その指示に女性が二、三人駆けつけると、呆然としている狐姫を素早く持ち上げ、ひょいひょいと軽い荷物でも運ぶかのように田んぼの外に出してくれた。
「あ、あの、待って、待ってください、私、まだ戦えます! まだ……!」
息も絶え絶えといった様子で、しかし狐姫は必死で声を上げた。
そんな彼女に村の女性たちは首を横に振り、敷物の上にそっと下ろすと、ゆっくりと諭すように語りかける。
「駄目だよ。もう魔力もないし、ボロボロじゃないか」
「そうだよ、後は村のもんに任せな。あのヌシは、村でも挑む人間は限られてるんだよ?」
「ヌシ相手にここまでよく頑張ったよ。強かったよ、お嬢さんたち」
「そうそう、火を使ったのだけはちっといただけなかったけど、ま、すぐ止めたからね」
「あのくらいの火じゃ籾は燃えないんじゃないかね?」
「ダメだよ、もち米の味が変わっちゃうよ」
「まあ良いじゃないの、もう終わったんだから。お疲れさんだよ」
女性たちの会話はポンポンと続いて口を挟む隙間もない。彼女たちは楽しそうに口々に言い募ると、狐姫の健闘を労うようにその肩や腕を優しく叩いた。
そこにパタパタと雪乃が駆け寄ってきた。
「様子はどう? 怪我は?」
「あ、雪乃さん。この嬢ちゃんはあちこちの打撲、軽い切り傷、後は魔力枯渇ってとこだね」
怪我はないかと見に来た雪乃に、女性たちが狐姫の状態を説明する。
「骨も大丈夫。上手に避けて大きい怪我はしてないようだよ。さすがだね」
「それは良かったわ。どれ、ちょっと見せてね……うん、そうね、見立て通りみたい」
雪乃は手で触れて狐姫の状態を確かめると、魔法で傷を消毒し、跡が残ったりしないよう丁寧に癒やした。

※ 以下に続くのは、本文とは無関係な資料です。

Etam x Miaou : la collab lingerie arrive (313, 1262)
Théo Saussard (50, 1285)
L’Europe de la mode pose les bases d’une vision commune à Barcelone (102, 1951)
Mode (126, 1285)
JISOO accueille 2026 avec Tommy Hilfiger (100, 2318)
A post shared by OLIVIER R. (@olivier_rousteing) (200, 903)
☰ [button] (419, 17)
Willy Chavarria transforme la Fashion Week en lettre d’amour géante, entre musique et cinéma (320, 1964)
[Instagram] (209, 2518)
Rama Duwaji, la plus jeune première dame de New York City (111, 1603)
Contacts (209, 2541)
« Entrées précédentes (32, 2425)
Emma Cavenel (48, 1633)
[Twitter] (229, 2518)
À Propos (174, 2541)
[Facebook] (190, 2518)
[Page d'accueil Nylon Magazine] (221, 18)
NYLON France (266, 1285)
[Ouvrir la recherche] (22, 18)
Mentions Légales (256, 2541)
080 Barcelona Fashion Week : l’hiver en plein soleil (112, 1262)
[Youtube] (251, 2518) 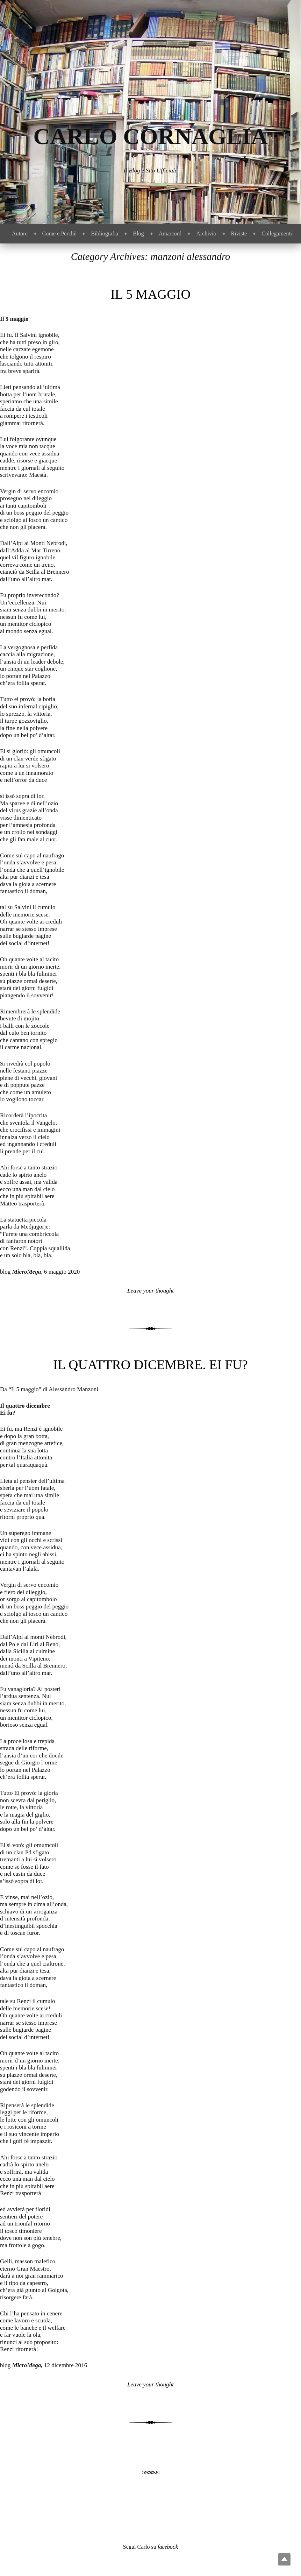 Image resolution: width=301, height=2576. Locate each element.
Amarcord (170, 233)
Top (284, 2559)
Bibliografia (104, 233)
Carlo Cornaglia (150, 136)
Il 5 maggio (150, 294)
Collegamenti (276, 233)
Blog (138, 233)
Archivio (206, 233)
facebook (168, 2547)
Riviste (239, 233)
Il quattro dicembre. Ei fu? (150, 1364)
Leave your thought (150, 1290)
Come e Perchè (59, 233)
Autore (20, 233) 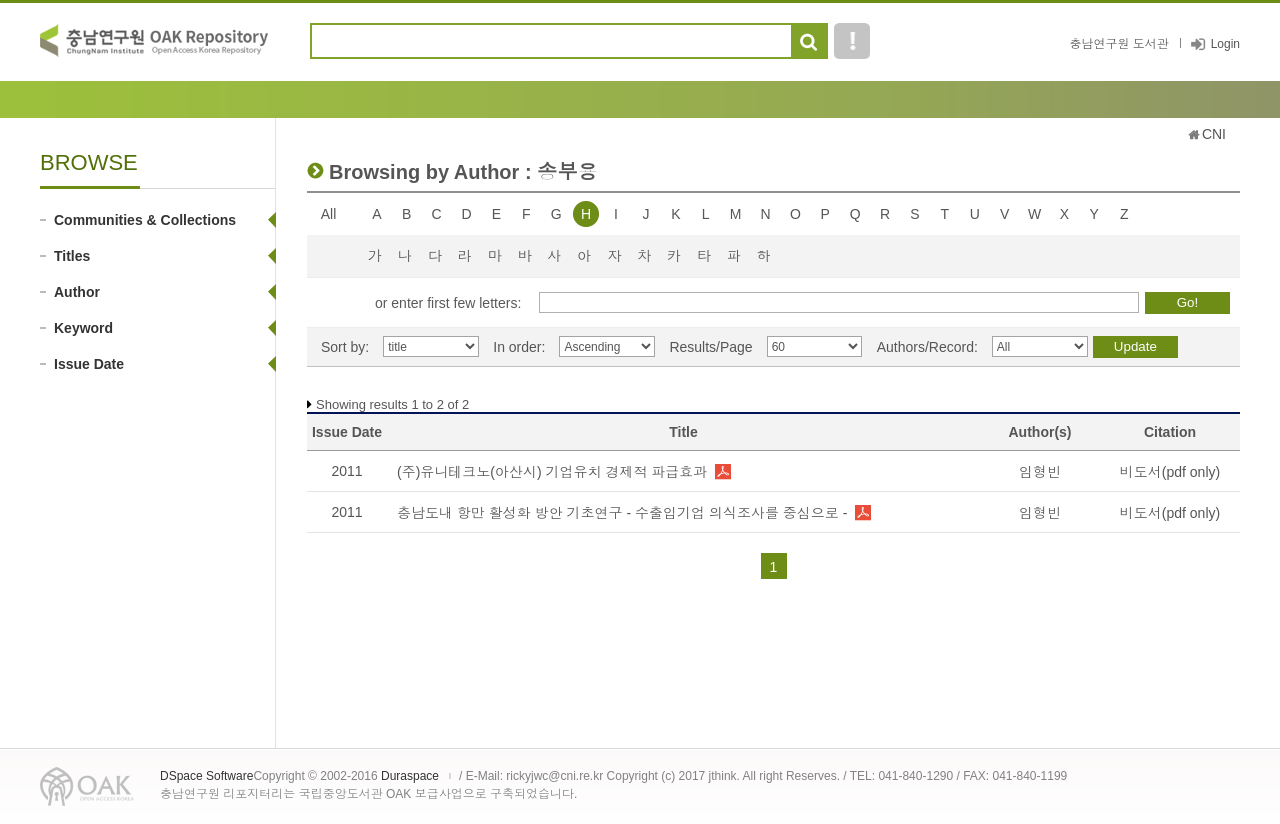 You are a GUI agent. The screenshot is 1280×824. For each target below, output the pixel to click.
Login (1225, 44)
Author (77, 292)
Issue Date (89, 364)
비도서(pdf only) (1170, 472)
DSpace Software (206, 776)
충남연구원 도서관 (1118, 44)
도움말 (852, 41)
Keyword (83, 328)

魔力も少し足して、動ける程度に調整する。
「私……負けたんですのね」
魔力を分けてもらい、少し意識がはっきりした狐姫が小さな声で呟く。
雪乃はそれを聞いて頷き、狐姫の顔や髪に付いた泥を魔法で取り去りながら、その頭を優しく撫でた。
「勝てるとは思っていなかったんでしょう?」
そう問われ、一瞬狐姫は唇を噛みしめたが、やがてこくりと素直に頷いた。
「……はい」
「でも挑んだのね。とても勇敢で、強かったわ」
雪乃はそう言うと後ろを振り向き、斧や鎌を振り回し嬉々としてヌシを切り倒している幸生たちを見た。その視線を追って、狐姫もそれを目撃する。
自分たちがあんなに苦戦したヌシを、村の人間たちはまるで草でも刈るかのように簡単に刈ってゆく。
ヌシが怒りにまかせてばら撒いている砲弾のような籾は、村の子供たちまでが楽しげに網で受け止めていた。
「え……こわ……」
まだ自分たちはヌシに全く本気を出させてもいなかったという事実に気がつき、狐姫の体がぷるぷると震える。何よりも、ヌシを前に全く恐れもしない村人たちが恐ろしい。
「この村の人たちはちょっとほら、アレだから……貴女はあんなのに逃げずに挑んだのよ。もっと誇っていいわ」
「うぅ……何か、色々すみませんでした……」
頷きながらも悄然と俯く狐姫の頭をもう一度撫で、雪乃はよいしょと立ち上がった。
「さ、もう大体の痛いところは治したわ。立ってみてちょうだい」
「え……あ、本当だ……」
言われるままに立ち上がれば、確かにもう痛いところはほとんどない。隣に運ばれていた狐月も、いつの間にか怪我を治してもらっていた。
「さぁさ、二人ともついてきてちょうだい。魔力枯渇は食事をとるのが一番いいわ。お弁当がまだ残っているはずなのよ。多分」
狐姫と狐月は困ったように顔を見合わせ、それでも雪乃に付いていった。